Genotypes and dosages
Genotypes of each variant is available through the function get_genotypes()
or get_genotypes!()
. For example, to obtain the genotypes of the first variant, one may do:
v = first(v_iter)
g, data, offset = get_genotypes(p, v)
(UInt8[0x03, 0x00, 0x00, 0x01, 0x00, 0x03, 0x01, 0x00, 0x03, 0x03 … 0x00, 0x01, 0x00, 0x01, 0x00, 0x00, 0x01, 0x00, 0x03, 0x01], UInt8[0x43, 0x1c, 0xff, 0x14, 0xc7, 0x0f, 0x00, 0x30, 0x01, 0x04 … 0xdc, 0x03, 0xd3, 0x42, 0x9e, 0x03, 0x07, 0x79, 0x4b, 0x3f], 0x000000000000007d)
g
stores the genotypes, data
is the variant record for v
, and offset
indicates where the track for genotypes ended. Encoding for g
is as following:
genotype code | genotype category |
---|---|
0x00 | homozygous REF |
0x01 | heterozygous REF-ALT |
0x02 | homozygous ALT |
0x03 | missing |
To avoid array allocations for iterative genotype extraction, one may preallocate g
and reuse it. As some of the variants are LD-compressed, an additional genotype buffer to keep the genotypes for the most recent non-LD-compressed variant may be desirable (g_ld
). If g_ld
is not provided, it will parse the genotypes of the most recent non-LD-compressed variant (stored in an internal dictionary) first.
For example:
g = Vector{UInt8}(undef, n_samples(p))
g_ld = similar(g)
for v in v_iter
get_genotypes!(g, p, v; ldbuf=g_ld)
v_rt = v.record_type & 0x07
if v_rt != 0x02 && v_rt != 0x03 # non-LD-compressed. See Format description.
g_ld .= g
end
# do someting with genotypes in `g`...
end
Similarly, ALT allele dosages are available through the function alt_allele_dosage()
and alt_allele_dosage!()
. As genotype information is required to retrieve dosages, space for genotypes are also required for alt_allele_dosage!()
. These functions return dosages, parsed genotypes, and endpoint of the dosage information in the current variant record.
To obtain the dosages of the first variant:
v = first(v_iter)
d, g, offset = alt_allele_dosage(p, v)
(Float32[NaN, 0.06427002, 0.08441162, 0.98254395, 0.08843994, 0.14111328, 1.0733032, 0.054138184, 0.10858154, 0.12310791 … 0.029785156, 0.9661255, 0.00079345703, 1.0126343, 0.042663574, 0.060302734, 1.0441284, 0.056518555, 1.8910522, 0.98895264], UInt8[0x03, 0x00, 0x00, 0x01, 0x00, 0x03, 0x01, 0x00, 0x03, 0x03 … 0x00, 0x01, 0x00, 0x01, 0x00, 0x00, 0x01, 0x00, 0x03, 0x01], 0x00000000000004a2)
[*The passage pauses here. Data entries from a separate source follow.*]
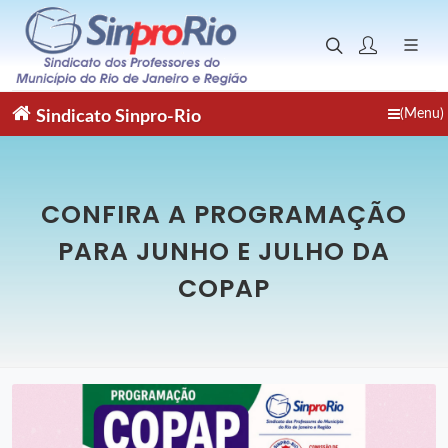
(Menu)
Sindicato
Sinpro-Rio
CONFIRA A PROGRAMAÇÃO
PARA JUNHO E JULHO DA
COPAP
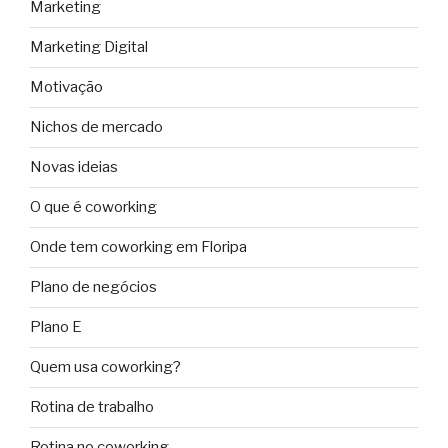
Marketing
Marketing Digital
Motivação
Nichos de mercado
Novas ideias
O que é coworking
Onde tem coworking em Floripa
Plano de negócios
Plano E
Quem usa coworking?
Rotina de trabalho
Rotina no coworking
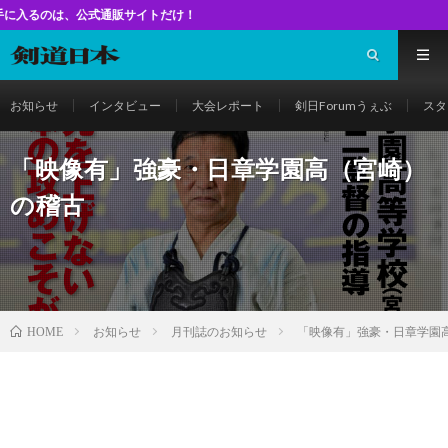
式通販サイトだけ！
お知らせ
インタビュー
大会レポート
剣日Forumうぇぶ
スタ
「映像有」強豪・日章学園高（宮崎）
の稽古
お知らせ
月刊誌のお知らせ
「映像有」強豪・日章学園
HOME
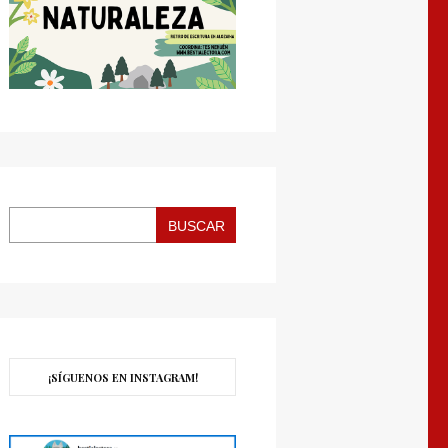
BUSCAR
¡SÍGUENOS EN INSTAGRAM!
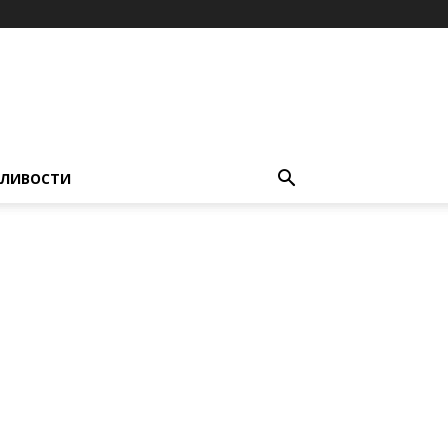
ЛИВОСТИ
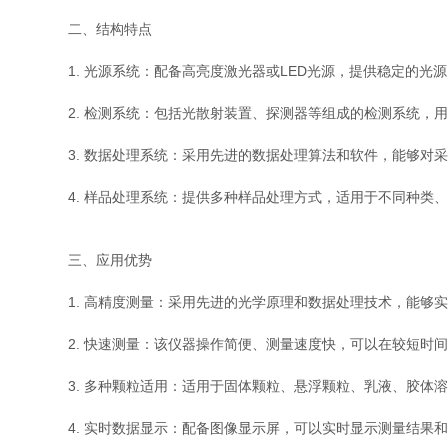
二、结构特点
1. 光源系统：配备高亮度激光器或LED光源，提供稳定的光
2. 检测系统：包括光散射装置、探测器等组成的检测系统，用
3. 数据处理系统：采用先进的数据处理算法和软件，能够对采
4. 样品处理系统：提供多种样品处理方式，适用于不同种类、
三、应用优势
1. 高精度测量：采用先进的光学原理和数据处理技术，能够实
2. 快速测量：该仪器操作简便、测量速度快，可以在较短时间
3. 多种颗粒适用：适用于固体颗粒、悬浮颗粒、乳液、胶体溶
4. 实时数据显示：配备图像显示屏，可以实时显示测量结果和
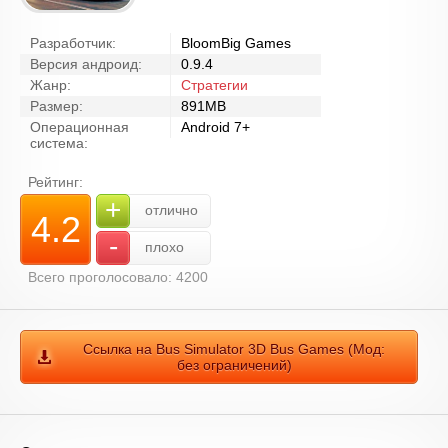
Разработчик:
BloomBig Games
Версия андроид:
0.9.4
Жанр:
Стратегии
Размер:
891MB
Операционная
Android 7+
система:
Рейтинг:
+
отлично
4.2
-
плохо
Всего проголосовало: 4200
Ссылка на Bus Simulator 3D Bus Games (Мод:
без ограничений)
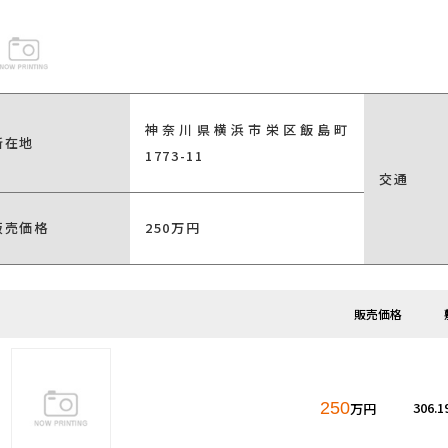
神奈川県横浜市栄区飯島町
所在地
1773-11
交通
販売価格
250万円
販売価格
250
306.
万円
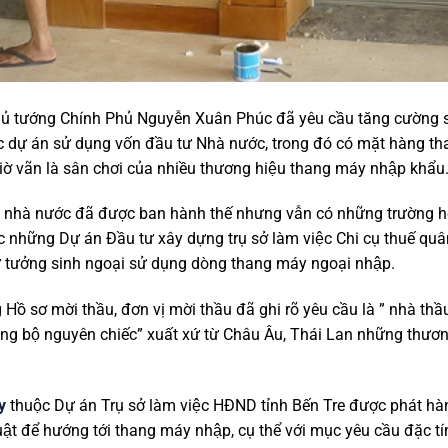
 Thủ tướng Chính Phủ Nguyễn Xuân Phúc đã yêu cầu tăng cường sư
́c dự án sử dụng vốn đầu tư Nhà nước, trong đó có mặt hàng
c giờ vãn là sân chơi của nhiều thương hiệu thang máy nhập khẩu
 nhà nước đã được ban hành thế nhưng vẫn có những trường hợ
́c những Dự án Đầu tư xây dựng trụ sở làm việc Chi cụ thuế qu
ư tưởng sinh ngoại sử dụng dòng thang máy ngoại nhập.
g Hồ sơ mời thầu, đơn vị mời thầu đã ghi rõ yêu cầu là ” nhà th
ồng bộ nguyên chiếc” xuất xứ từ Châu Âu, Thái Lan những thương
y
thuộc Dự án Trụ sở làm việc HĐND tỉnh Bến Tre được phát h
ật để hướng tới thang máy nhập, cụ thể với mục yêu cầu đặc tín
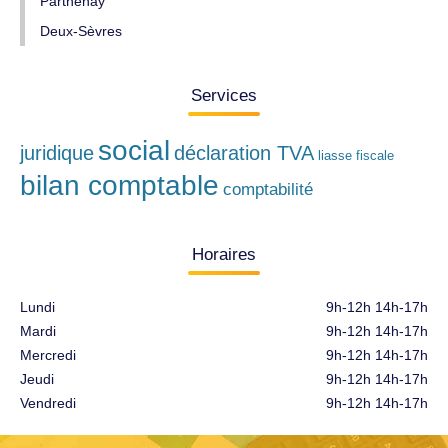
Parthenay
Deux-Sèvres
Services
social
juridique
déclaration TVA
liasse fiscale
bilan comptable
comptabilité
Horaires
Lundi
9h-12h 14h-17h
Mardi
9h-12h 14h-17h
Mercredi
9h-12h 14h-17h
Jeudi
9h-12h 14h-17h
Vendredi
9h-12h 14h-17h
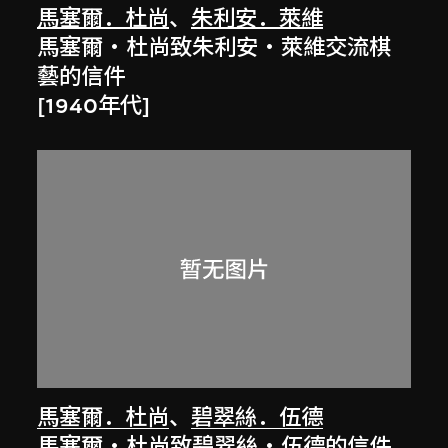
馬塞爾．杜尚
、
朱利安．萊維
馬塞爾‧杜尚致朱利安‧萊維交流棋
藝的信件
[1940年代]
馬塞爾．杜尚
、
碧翠絲．伍德
馬塞爾‧杜尚致碧翠絲‧伍德的信件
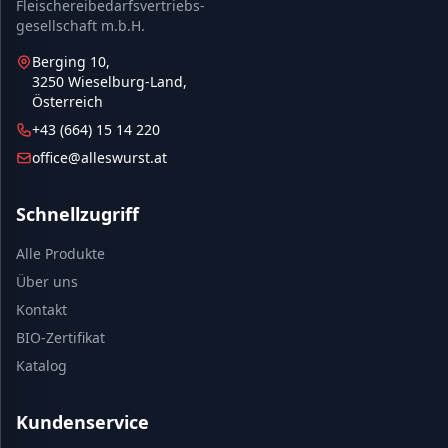
Fleischereibedarfsvertriebs-
gesellschaft m.b.H.
Berging 10,
3250 Wieselburg-Land,
Österreich
+43 (664) 15 14 220
office@alleswurst.at
Schnellzugriff
Alle Produkte
Über uns
Kontakt
BIO-Zertifikat
Katalog
Kundenservice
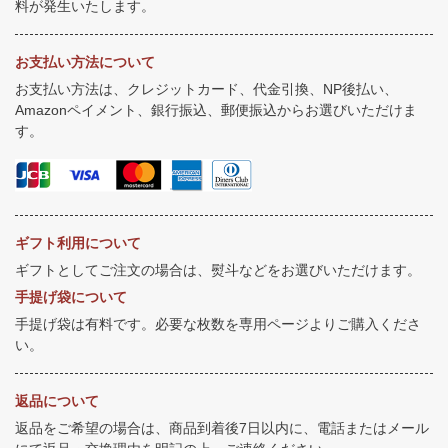
料が発生いたします。
お支払い方法について
お支払い方法は、クレジットカード、代金引換、NP後払い、
Amazonペイメント、銀行振込、郵便振込からお選びいただけま
す。
ギフト利用について
ギフトとしてご注文の場合は、熨斗などをお選びいただけます。
手提げ袋について
手提げ袋は有料です。必要な枚数を専用ページよりご購入くださ
い。
返品について
返品をご希望の場合は、商品到着後7日以内に、電話またはメール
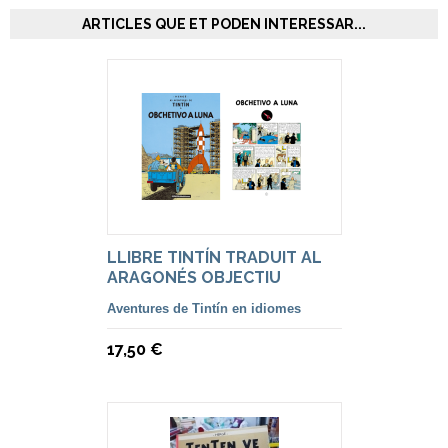
ARTICLES QUE ET PODEN INTERESSAR...
LLIBRE TINTÍN TRADUIT AL
ARAGONÉS OBJECTIU
Aventures de Tintín en idiomes
17,50 €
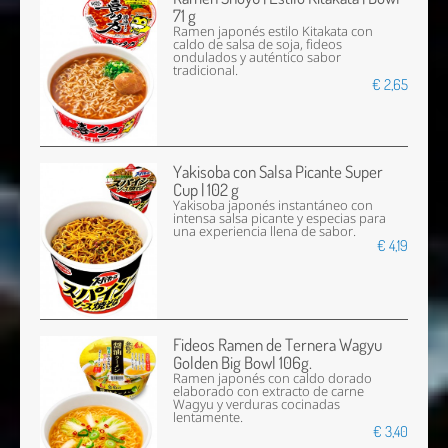
71 g
Ramen japonés estilo Kitakata con
caldo de salsa de soja, fideos
ondulados y auténtico sabor
tradicional.
€ 2,65
Yakisoba con Salsa Picante Super
Cup | 102 g
Yakisoba japonés instantáneo con
intensa salsa picante y especias para
una experiencia llena de sabor.
€ 4,19
Fideos Ramen de Ternera Wagyu
Golden Big Bowl 106g.
Ramen japonés con caldo dorado
elaborado con extracto de carne
Wagyu y verduras cocinadas
lentamente.
€ 3,40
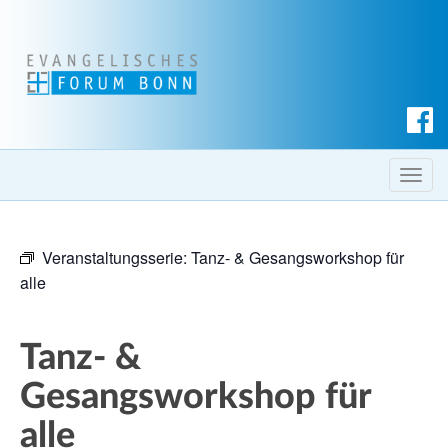
S
u
c
T
h
o
e
g
n
Veranstaltungsserie:
Tanz- & Gesangsworkshop für
g
alle
l
e
n
Tanz- &
a
v
Gesangsworkshop für
i
alle
g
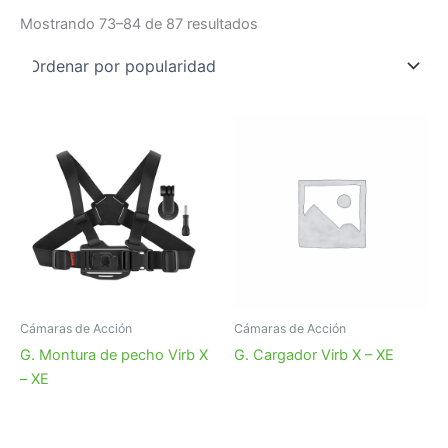
Ordenado
Mostrando 73–84 de 87 resultados
por
popularidad
Cámaras de Acción
Cámaras de Acción
G. Montura de pecho Virb X
G. Cargador Virb X – XE
– XE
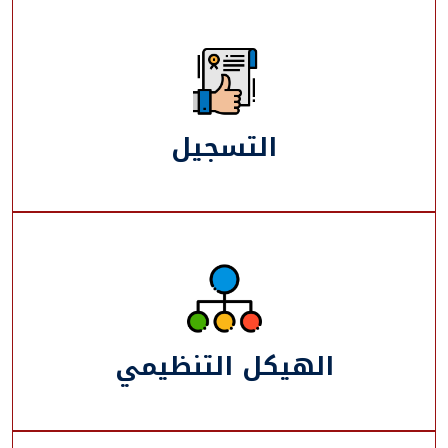
التسجيل
الهيكل التنظيمي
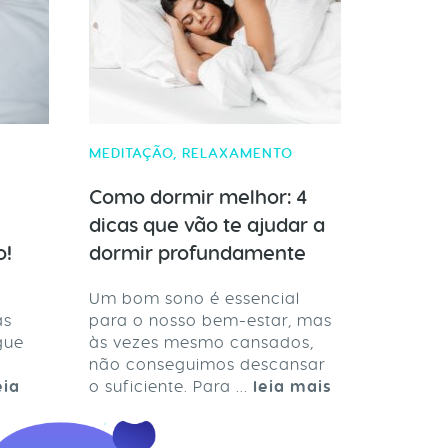
MEDITAÇÃO
,
RELAXAMENTO
Como dormir melhor: 4
dicas que vão te ajudar a
o!
dormir profundamente
Um bom sono é essencial
as
para o nosso bem-estar, mas
gue
às vezes mesmo cansados,
não conseguimos descansar
eia
o suficiente. Para ...
leia mais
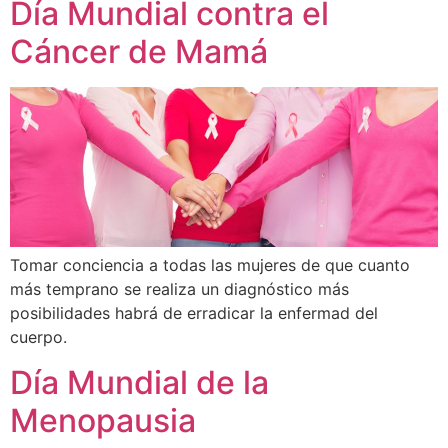
Día Mundial contra el
Cáncer de Mamá
Tomar conciencia a todas las mujeres de que cuanto
más temprano se realiza un diagnóstico más
posibilidades habrá de erradicar la enfermad del
cuerpo.
Día Mundial de la
Menopausia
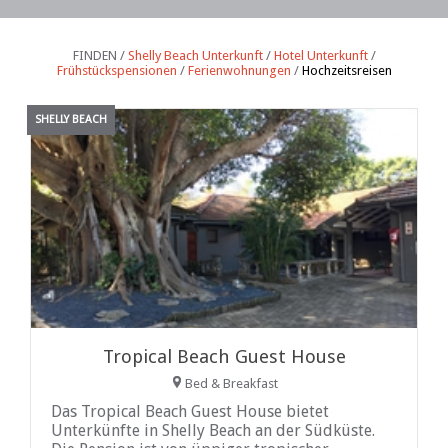
FINDEN /
Shelly Beach Unterkunft
/
Hotel Unterkunft
/
Frühstückspensionen
/
Ferienwohnungen
/
Hochzeitsreisen
SHELLY BEACH
Tropical Beach Guest House
Bed & Breakfast
Das Tropical Beach Guest House bietet
Unterkünfte in Shelly Beach an der Südküste.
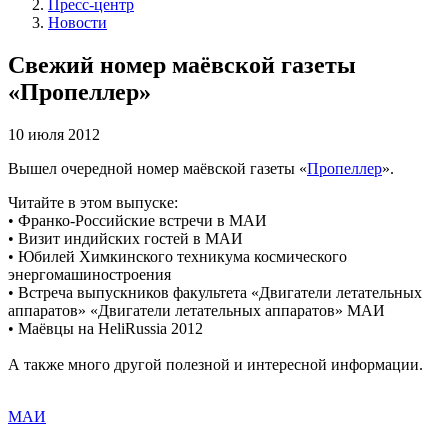
Пресс-центр
Новости
Свежий номер маёвской газеты
«Пропеллер»
10 июля 2012
Вышел очередной номер маёвской газеты «
Пропеллер
».
Читайте в этом выпуске:
• Франко-Российские встречи в МАИ
• Визит индийских гостей в МАИ
• Юбилей Химкинского техникума космического
энергомашиностроения
• Встреча выпускников факультета «Двигатели летательных
аппаратов» «Двигатели летательных аппаратов» МАИ
• Маёвцы на HeliRussia 2012
А также много другой полезной и интересной информации.
МАИ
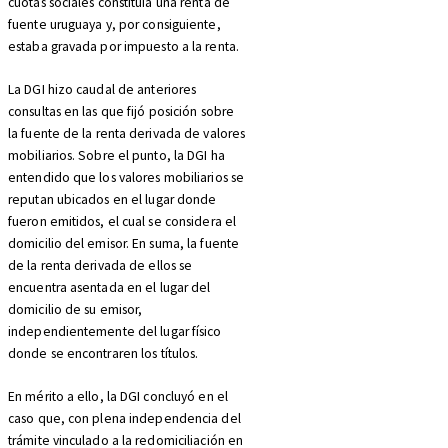
cuotas sociales constituía una renta de
fuente uruguaya y, por consiguiente,
estaba gravada por impuesto a la renta.
La DGI hizo caudal de anteriores
consultas en las que fijó posición sobre
la fuente de la renta derivada de valores
mobiliarios. Sobre el punto, la DGI ha
entendido que los valores mobiliarios se
reputan ubicados en el lugar donde
fueron emitidos, el cual se considera el
domicilio del emisor. En suma, la fuente
de la renta derivada de ellos se
encuentra asentada en el lugar del
domicilio de su emisor,
independientemente del lugar físico
donde se encontraren los títulos.
En mérito a ello, la DGI concluyó en el
caso que, con plena independencia del
trámite vinculado a la redomiciliación en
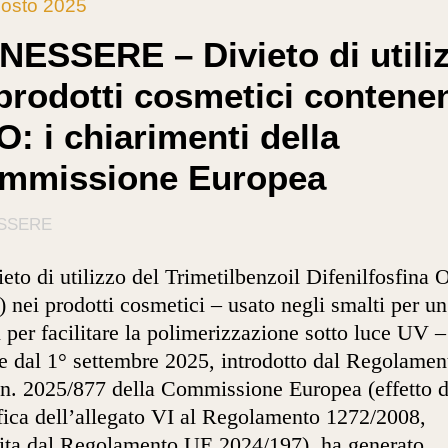
osto 2025
NESSERE – Divieto di utili
 prodotti cosmetici contenen
: i chiarimenti della
mmissione Europea
SSERE
vieto di utilizzo del Trimetilbenzoil Difenilfosfina 
 nei prodotti cosmetici – usato negli smalti per u
l per facilitare la polimerizzazione sotto luce UV –
re dal 1° settembre 2025, introdotto dal Regolamen
n. 2025/877 della Commissione Europea (effetto d
ica dell’allegato VI al Regolamento 1272/2008,
lita dal Regolamento UE 2024/197), ha generato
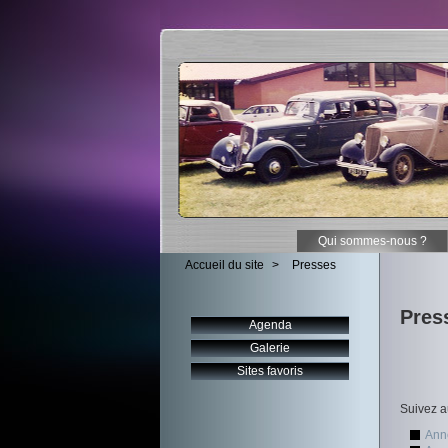
Qui sommes-nous ?
Accueil du site
>
Presses
Pres
Agenda
Galerie
Sites favoris
Suivez a
Ann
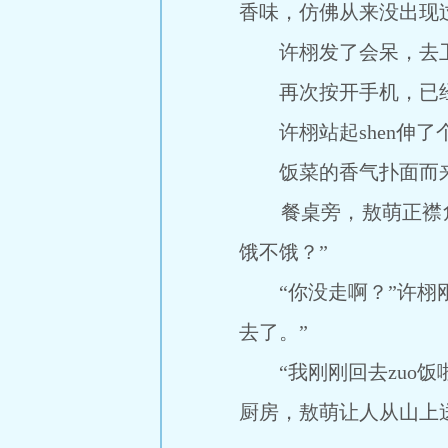
香味，仿佛从来没出现
许栩发了会呆，去卫生
再次按开手机，已经
许栩站起shen伸了
饭菜的香气扑面而
餐桌旁，敖萌正襟危坐
饿不饿？”
“你没走啊？”许栩刚
去了。”
“我刚刚回去zuo饭
厨房，敖萌让人从山上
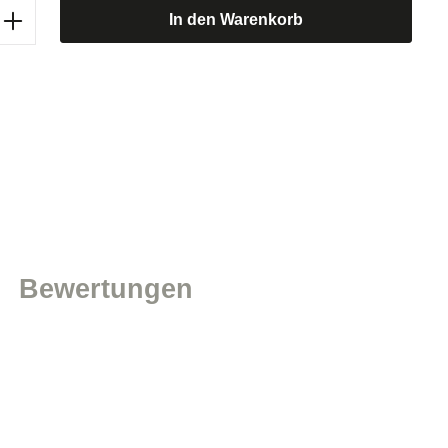
b den gewünschten Wert ein oder benutze d
In den Warenkorb
Bewertungen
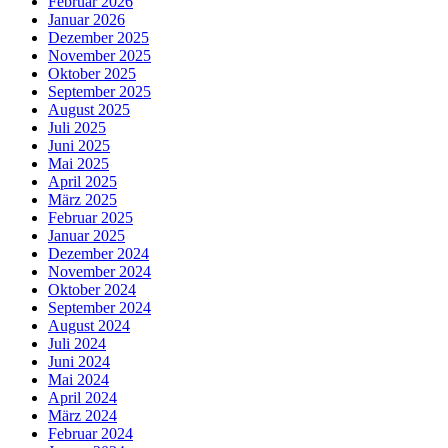
Februar 2026
Januar 2026
Dezember 2025
November 2025
Oktober 2025
September 2025
August 2025
Juli 2025
Juni 2025
Mai 2025
April 2025
März 2025
Februar 2025
Januar 2025
Dezember 2024
November 2024
Oktober 2024
September 2024
August 2024
Juli 2024
Juni 2024
Mai 2024
April 2024
März 2024
Februar 2024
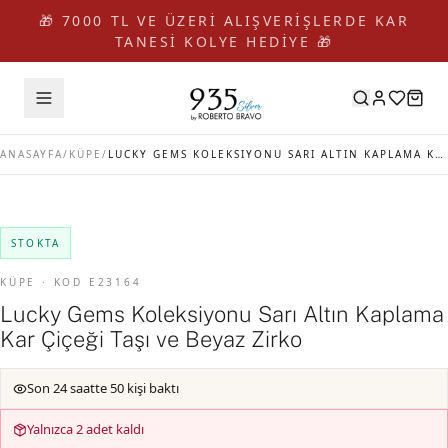
🎁 7000 TL VE ÜZERİ ALIŞVERİŞLERDE KAR
TANESİ KOLYE HEDİYE 🎁
ANASAYFA
/
KÜPE
/
LUCKY GEMS KOLEKSIYONU SARI ALTIN KAPLAMA KAR ÇIÇEĞI TAŞI VE BEYAZ ZIRKO
STOKTA
KÜPE · KOD E23164
Lucky Gems Koleksiyonu Sarı Altın Kaplama
Kar Çiçeği Taşı ve Beyaz Zirko
Son 24 saatte 50 kişi baktı
Yalnızca 2 adet kaldı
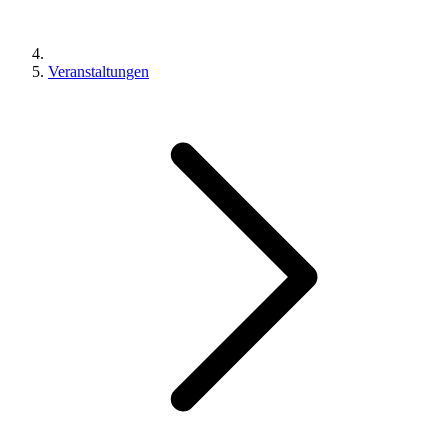
Veranstaltungen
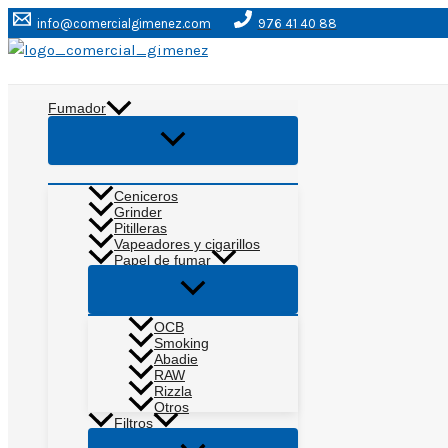
Ir
info@comercialgimenez.com
976 41 40 88
al
contenido
Buscar
Fumador
Alternar
menú
Ceniceros
Grinder
Pitilleras
Vapeadores y cigarillos
Papel de fumar
Alternar
menú
OCB
Smoking
Abadie
RAW
Rizzla
Otros
Filtros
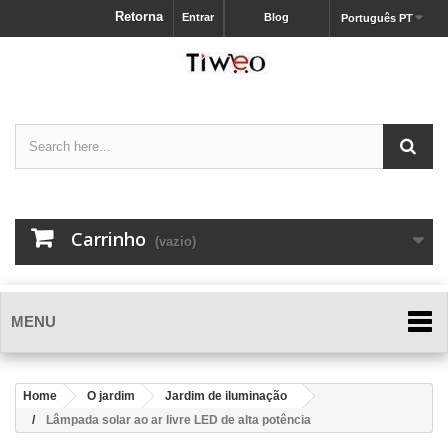
Retorna
Entrar
Blog
Português PT
Carrinho
(vazio)
MENU
Home
O jardim
Jardim de iluminação
Lâmpada solar ao ar livre LED de alta potência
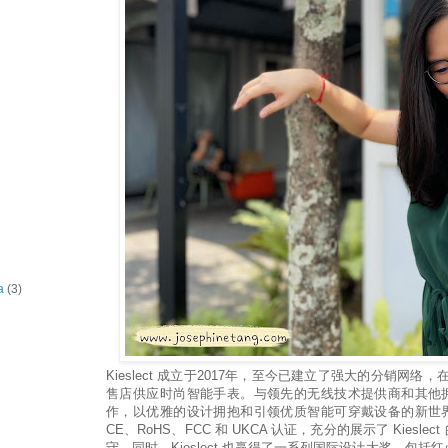
a
(3)
Kieslect 成立于2017年，至今已建立了强大的分销网络，在
售店供应时尚智能手表。与领先的无线技术提供商和其他
作，以优雅的设计拥抱和引领优质智能可穿戴设备的新世
CE、RoHS、FCC 和 UKCA 认证，充分的展示了 Kiesl
守。同时，Kieslect 也赢得了一系列国际设计大奖，包括红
Missing value is represented by a NaN
. Code for a typical GWAS application should look like:
d = Vector{Float32}(undef, n_samples(p))
g = Vector{UInt8}(undef, n_samples(p))
g_ld = similar(g)
for v in v_iter
alt_allele_dosage!(d, g, p, v; genoldbuf=g_ld)
v_rt = v.record_type & 0x07
if v_rt != 0x02 && v_rt != 0x03 # non-LD-compressed. See Format description.
g_ld .= g
end
# do someting with dosage values in `d`...
end
Speed
The current PGEN package can read in ~2000 variants / second for UK Biobank data, which is about 4x faster than reading in BGEN-formatted data.